From the Department of Emergency Medicine.
Division of Cardiology, Cardiovascular Center, Mediplex Sejong Hospital, Incheon.
Pediatr Emerg Care. 2021 Dec 1;37(12):e988-e994. doi: 10.1097/PEC.0000000000001858.
Emergency department (ED) overcrowding is a national crisis in which pediatric patients are often prioritized at lower levels. Because the prediction of prognosis for pediatric patients is important but difficult, we developed and validated a deep learning algorithm to predict the need for critical care in pediatric EDs.
We conducted a retrospective observation cohort study using data from the Korean National Emergency Department Information System, which collected data in real time from 151 EDs. The study subjects were pediatric patients who visited EDs from 2014 to 2016. The data were divided by date into derivation and test data. The primary end point was critical care, and the secondary endpoint was hospitalization. We used age, sex, chief complaint, symptom onset to arrival time, arrival mode, trauma, and vital signs as predicted variables.
The study subjects consisted of 2,937,078 pediatric patients of which 18,253 were critical care and 375,078 were hospitalizations. For critical care, the area under the receiver operating characteristics curve of the deep learning algorithm was 0.908 (95% confidence interval, 0.903-0.910).
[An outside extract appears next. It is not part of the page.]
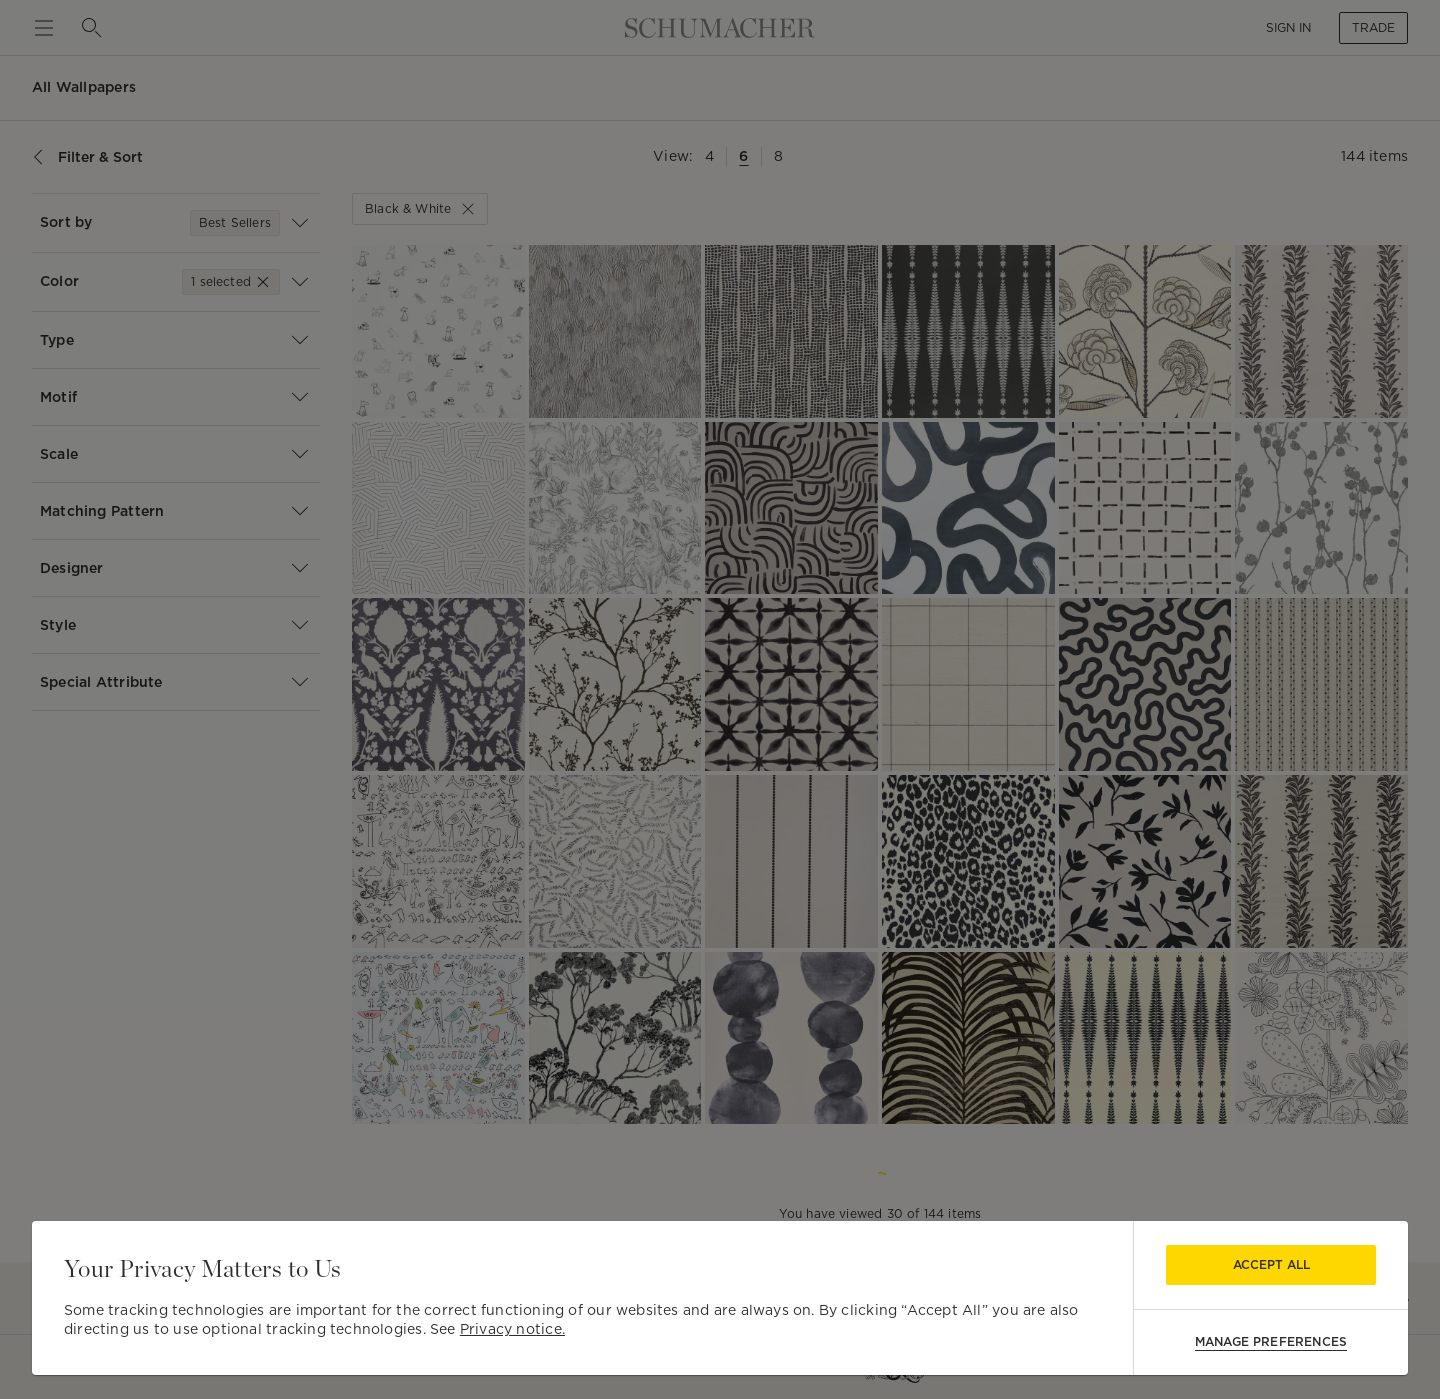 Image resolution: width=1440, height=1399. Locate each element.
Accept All (1271, 1264)
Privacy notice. (512, 1329)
This result significantly outperformed that of the pediatric early warning score (0.812 [0.803-0.819]), conventional triage and acuity system (0.782 [0.773-0.790]), random forest (0.881 [0.874-0.890]), and logistic regression (0.851 [0.844-0.858]). For hospitalization, the deep-learning algorithm (0.782 [0.780-0.783]) significantly outperformed the other methods.
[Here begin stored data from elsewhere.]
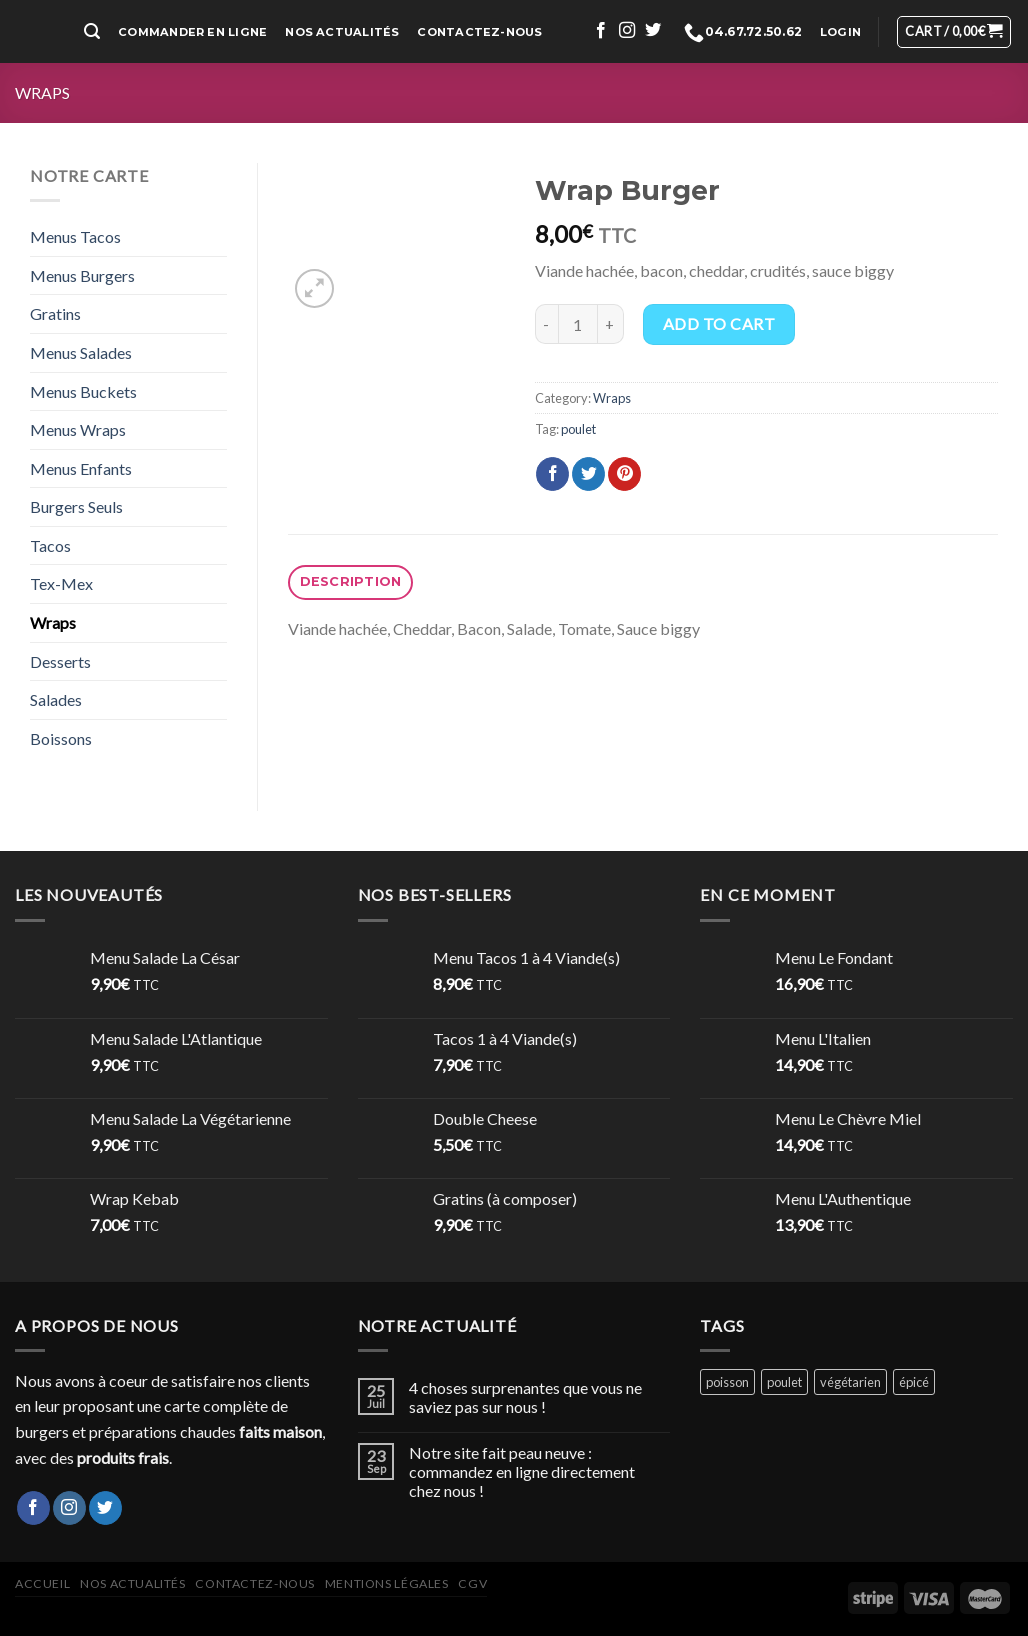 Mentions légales (387, 1583)
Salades (56, 699)
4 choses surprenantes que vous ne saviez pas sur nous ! (525, 1397)
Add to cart (719, 323)
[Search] (92, 31)
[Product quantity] (578, 324)
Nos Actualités (342, 32)
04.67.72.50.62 (743, 32)
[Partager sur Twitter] (588, 474)
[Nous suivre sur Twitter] (653, 31)
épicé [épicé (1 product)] (914, 1382)
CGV (472, 1583)
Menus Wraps (78, 429)
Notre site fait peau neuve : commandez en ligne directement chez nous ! (522, 1471)
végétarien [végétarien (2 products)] (850, 1382)
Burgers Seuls (76, 506)
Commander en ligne (192, 32)
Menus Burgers (82, 275)
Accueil (42, 1583)
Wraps (42, 92)
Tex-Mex (61, 583)
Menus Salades (81, 352)
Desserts (60, 661)
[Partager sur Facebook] (552, 474)
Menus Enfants (81, 468)
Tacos (50, 545)
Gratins (55, 313)
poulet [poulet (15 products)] (784, 1382)
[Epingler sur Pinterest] (624, 474)
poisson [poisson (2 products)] (727, 1382)
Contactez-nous (479, 32)
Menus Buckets (83, 391)
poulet (578, 429)
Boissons (61, 738)
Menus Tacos (75, 236)
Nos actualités (133, 1583)
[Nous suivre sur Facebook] (601, 31)
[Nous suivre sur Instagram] (627, 31)
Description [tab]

The deep learning algorithm predicted the critical care and hospitalization of pediatric ED patients more accurately than the conventional early warning score, triage tool, and machine learning methods.
急诊部门(ED)过度拥挤是一个全国性的危机,在此类情况下,儿科患者的优先级通常较低。由于预测儿科患者的预后很重要但却很难,因此我们开发并验证了一种深度学习算法,以预测儿科 ED 患者需要重症监护的情况。
我们使用来自韩国国家急诊部信息系统的数据进行了回顾性观察队列研究,该系统实时从 151 个急诊部收集数据。研究对象为 2014 年至 2016 年期间到急诊部就诊的儿科患者。数据按日期分为推导数据和测试数据。主要终点为重症监护,次要终点为住院治疗。我们将年龄、性别、主要诉求、症状发作至到达时间、到达方式、创伤和生命体征作为预测变量。
研究对象包括 2937078 名儿科患者,其中 18253 名患者需要重症监护,375078 名患者需要住院治疗。对于重症监护,深度学习算法的接受者操作特征曲线下面积为 0.908(95%置信区间,0.903-0.910)。这一结果明显优于儿科早期预警评分(0.812[0.803-0.819])、常规分诊和严重程度系统(0.782[0.773-0.790])、随机森林(0.881[0.874-0.890])和逻辑回归(0.851[0.844-0.858])。对于住院治疗,深度学习算法(0.782[0.780-0.783])明显优于其他方法。
深度学习算法比传统的早期预警评分、分诊工具和机器学习方法更准确地预测儿科 ED 患者的重症监护和住院治疗情况。